Sobre a execução em ação coletiva no Processo Civil, é INCORRETO afirmar que:
- A)No âmbito do direto privado, é de cinco anos o prazo prescricional para ajuizamento da execução individual em pedido de cumprimento de sentença proferida em ação civil pública.
Está correta: em matéria de direito privado, a jurisprudência admite o prazo prescricional quinquenal para a execução individual decorrente de sentença coletiva, conforme orientação consolidada nos tribunais superiores.
- B)O Ministério Público detém legitimidade para promover, a qualquer tempo, a liquidação e o cumprimento da sentença coletiva que tenha por objeto direito individual homogêneo em favor de todos os beneficiários.
Está errada: o Ministério Público não possui legitimidade irrestrita e automática para promover, a qualquer tempo, a liquidação e o cumprimento da sentença coletiva em favor de todos os beneficiários.
- C)Nas ações civis públicas propostas por associação que atua como substituta processual de consumidores, todos os beneficiados pela procedência do pedido têm legitimidade para liquidação e execução da sentença, ainda que não filiados à entidade autora.
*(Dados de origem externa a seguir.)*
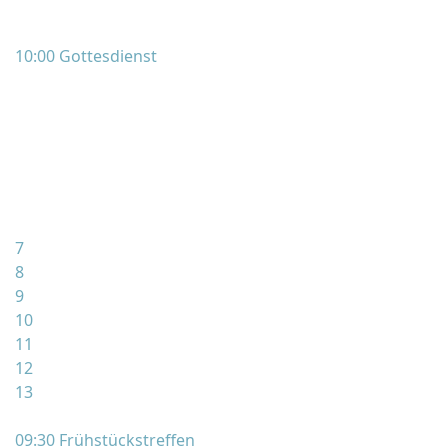
10:00 Gottesdienst
7
8
9
10
11
12
13
09:30 Frühstückstreffen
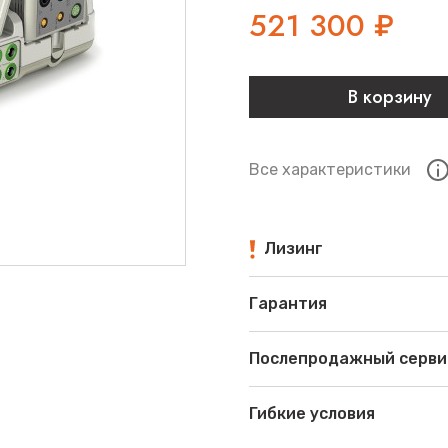
521 300
₽
В корзину
Все характеристики
Лизинг
Гарантия
Послепродажный серви
Гибкие условия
Está correta: mesmo os não filiados à associação autora podem se beneficiar da sentença coletiva e promover a liquidação e a execução individual, quando a entidade atuou como substituta processual.
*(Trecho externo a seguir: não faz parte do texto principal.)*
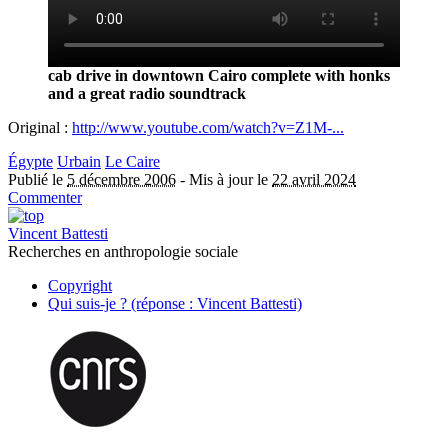
cab drive in downtown Cairo complete with honks
and a great radio soundtrack
Original :
http://www.youtube.com/watch?v=Z1M-...
Égypte
Urbain
Le Caire
Publié le
5 décembre 2006
-
Mis à jour le
22 avril 2024
Commenter
Vincent Battesti
Recherches en anthropologie sociale
Copyright
Qui suis-je ? (réponse : Vincent Battesti)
- D)A liquidação e a execução individual de sentença genérica proferida em ação civil coletiva pode ser ajuizada no foro do domicílio do beneficiário, porquanto os efeitos e a eficácia da sentença estão circunscritos aos limites objetivos e subjetivos do que foi decidido, levando-se em conta, para tanto, sempre a extensão do dano e a qualidade dos interesses metaindividuais postos em juízo.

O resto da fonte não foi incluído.